По шаблону выкроил верх из кожи потоньше и прошил сыромятным узким ремешком. Получилась жёлтая ровная окантовка. Потом пошарил в своём удивительном ящике, где всегда находилось всё, что нужно, и извлёк оттуда, как волшебник, две красивые металлические застёжки.
– Тебе берёг, нравятся?
– Конечно, лучше не бывает, – радовался Шурка.
Дед хотел ещё натереть сандальки ваксой, но Шурка отказался: «Потом, деда!» Обувка получилась лёгкая, мягкая, и теперь, шагая по нагретой летним солнцем дороге, увязая по щиколотки в горячей серой пыли, он не знал забот. Дедовыми умными руками вверху сандалий и по бокам были сделаны дырочки и пыль не задерживалась в них.
За мостом съехали благополучно с горы. Отец лёг в рыдван. На удивление, Жданка не воспротивилась. Только вначале не поняла, как идти: Василий стал управлять вожжами.
Мать, взяв за оброть, всё поправила и пошла рядом.
Шурка шёл сзади один. Они приблизились к Самарке, и песчаная дорога утяжелила ход повозки. Металлические колёса, за которыми ревностно следил Шурка, когда рыдван съезжал с обочины на песок, вязли. Шурка, упираясь в заднюю стойку, что есть мочи толкал повозку.
Остро пахло прокалённым солнцем песком, в воздухе, казалось, не было ни единого движения, которое хоть как-нибудь пригнало бы прохладу. И только знакомые осины, стоявшие на обочине, шевелили чуткими листочками.

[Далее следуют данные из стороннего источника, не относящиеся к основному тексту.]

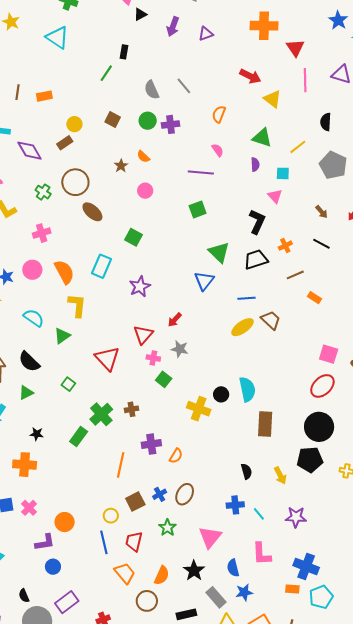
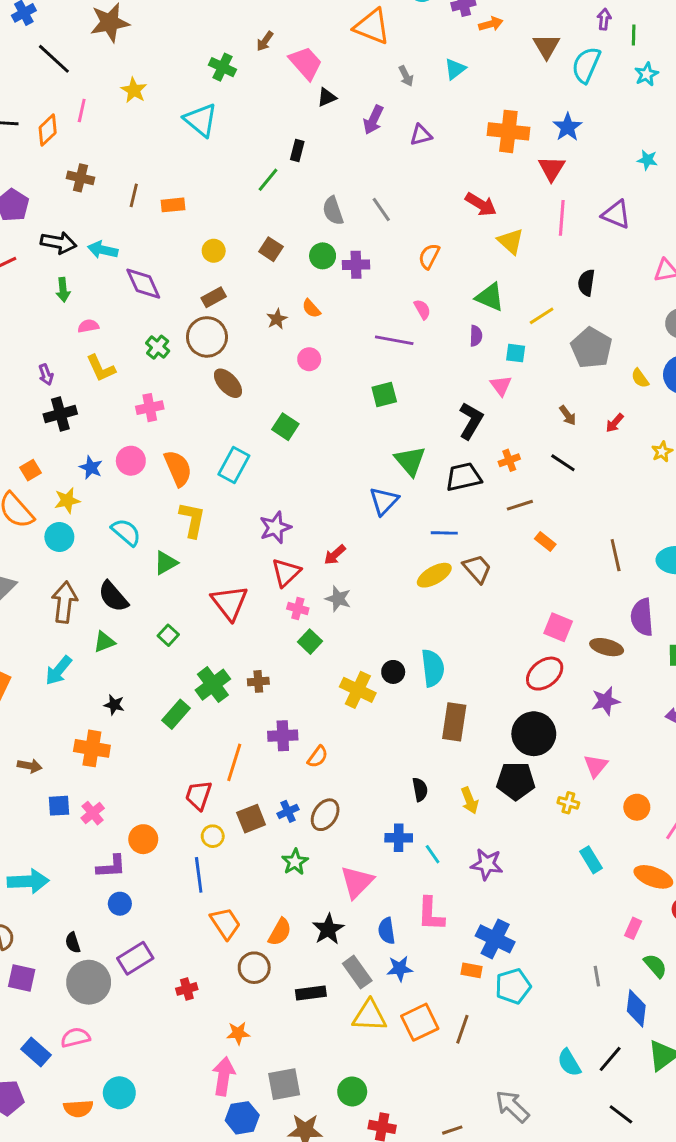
blue star: (338, 20) -> (568, 127), moved
brown rectangle: (65, 143) -> (214, 297), moved
purple star: (140, 287) -> (275, 527), moved
red trapezoid: (134, 541) -> (198, 795), moved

Шурка знал, что надо потерпеть: ещё один поворот – и дорога изменится. Это случится сразу за сухим вязом, в дупле которого обитает, об этом знает только Шурка, удод, а по-простому – петушок. Такой смешной, забавный и неторопливый лесной житель. А напротив вяза, на полянке – большой ровный круг зарослей шиповника. Здесь Шурка иногда прячет всякую всячину, чтобы лишний раз не таскать домой: удочки, банки с червями, весло. Никому и в голову не придёт лезть в такую чащобу.

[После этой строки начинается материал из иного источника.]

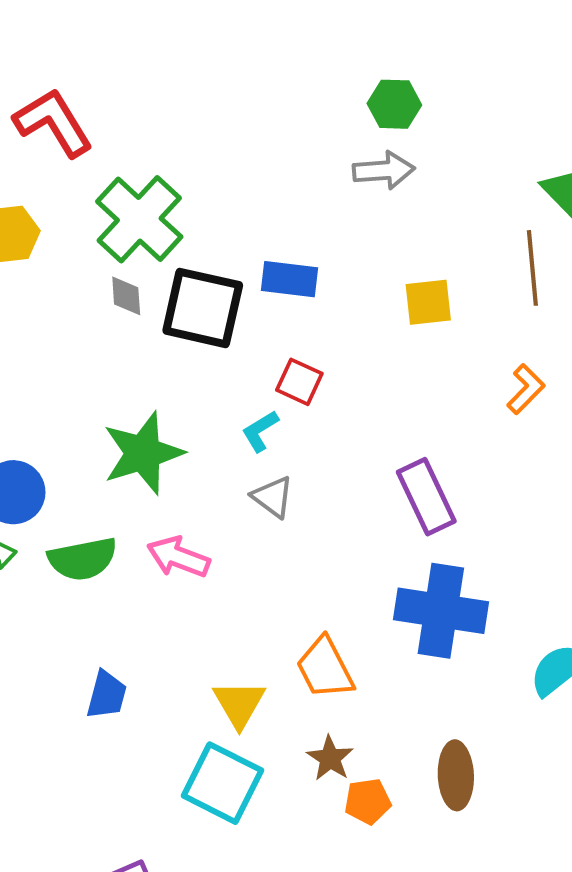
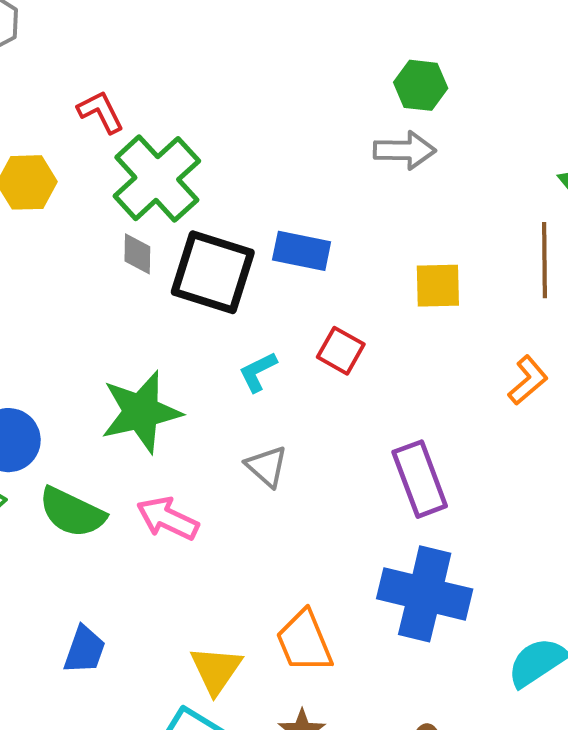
red L-shape: (53, 123) -> (101, 112), moved, size x0.6
red square: (299, 382) -> (341, 351), moved
cyan L-shape: (260, 431) -> (258, 372), moved
green semicircle: (83, 559) -> (72, 512), turned 32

…Наконец-то дорога нырнула в заросли черёмухи, крушины и некленника. Стало прохладно. Недалеко было Лопушное. В который раз остановились на отдых, и тут же Шурка острым ножичком срезал прямо у дороги полуметровый пустотелый зелёный стебель и сделал из этой быстылины дудку. Раза два со свистом дунув в неё, разудало заиграл, переваливаясь с ноги на ногу. А Шуркина мама, весело выскочив на поляночку, пошла в пляс, припевая:
Дударь мой, дударь молодой!Самодударь мой, дударь молодой!Её маленькие загорелые и ловкие ноги, обутые в чувяки, задорно мелькали в ромашковом и васильковом разнотравье придорожной полянки. И вся она, в косыночке с голубыми горошками, стала вдруг весёлой и озорной. Шурке тоже стало радостно, и оттого он заиграл ещё азартнее и громче.
Когда кончил, отец одобрительно спросил:
– Где так научился выкомаривать?
– Дед его подучил, – сказала мать.
Жданка тем временем не плошала и, увидев сочную густую траву в кустах, дёрнулась туда. Рыдванка встала поперёк дороги, передними колёсами подмяв кустики бересклета.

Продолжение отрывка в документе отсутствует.